[Stored data entries]
—————

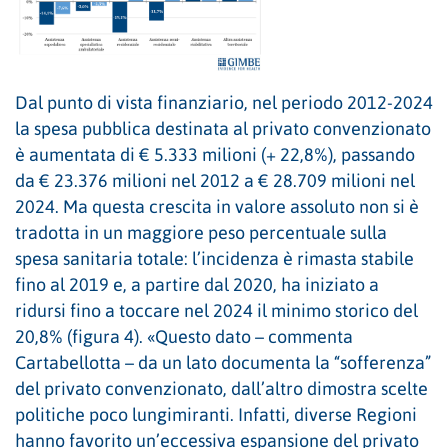
Dal punto di vista finanziario, nel periodo 2012-2024
la spesa pubblica destinata al privato convenzionato
è aumentata di € 5.333 milioni (+ 22,8%), passando
da € 23.376 milioni nel 2012 a € 28.709 milioni nel
2024. Ma questa crescita in valore assoluto non si è
tradotta in un maggiore peso percentuale sulla
spesa sanitaria totale: l’incidenza è rimasta stabile
fino al 2019 e, a partire dal 2020, ha iniziato a
ridursi fino a toccare nel 2024 il minimo storico del
20,8% (figura 4). «Questo dato – commenta
Cartabellotta – da un lato documenta la “sofferenza”
del privato convenzionato, dall’altro dimostra scelte
politiche poco lungimiranti. Infatti, diverse Regioni
hanno favorito un’eccessiva espansione del privato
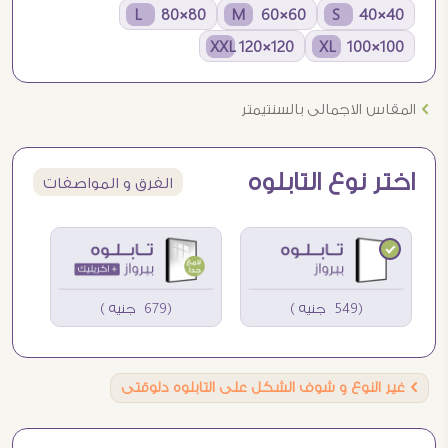
80×80 L
60×60 M
40×40 S
120×120 XXL
100×100 XL
Ö
المقاس الاجمالى بالسنتيمتر
اختر نوع التابلوه
الفرق و المواصفات
(549 جنيه )
(679 جنيه )
Ö
غير النوع و شوف الشكل على التابلوه دلوقتى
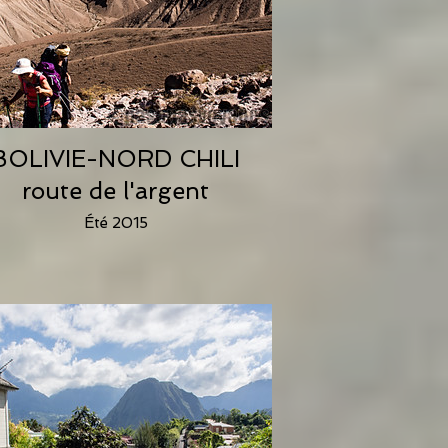
BOLIVIE-NORD CHILI
route de l'argent
Été 2015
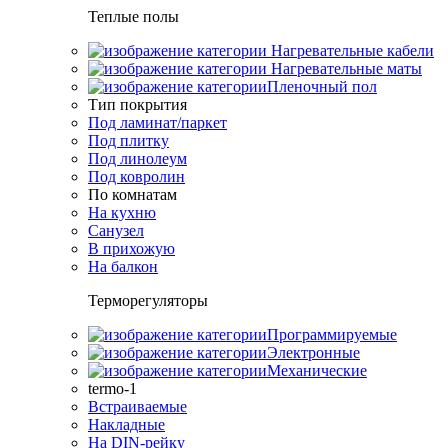
Теплые полы
Нагревательные кабели
Нагревательные маты
Пленочный пол
Тип покрытия
Под ламинат/паркет
Под плитку
Под линолеум
Под ковролин
По комнатам
На кухню
Санузел
В прихожую
На балкон
Терморегуляторы
Программируемые
Электронные
Механические
termo-1
Встраиваемые
Накладные
На DIN-рейку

—————

▶ [Task to carry out]: Pictures are to be left out; the answer must otherwise be exactly the lines from the one with "اختر نوع التابلوه" through the final line of the entries above, both included.

▶ [Task output]:
اختر نوع التابلوه
الفرق و المواصفات
(549 جنيه )
(679 جنيه )
Ö
غير النوع و شوف الشكل على التابلوه دلوقتى
BOLIVIE-NORD CHILI
route de l'argent
Été 2015
Теплые полы
Нагревательные кабели
Нагревательные маты
Пленочный пол
Тип покрытия
Под ламинат/паркет
Под плитку
Под линолеум
Под ковролин
По комнатам
На кухню
Санузел
В прихожую
На балкон
Терморегуляторы
Программируемые
Электронные
Механические
termo-1
Встраиваемые
Накладные
На DIN-рейку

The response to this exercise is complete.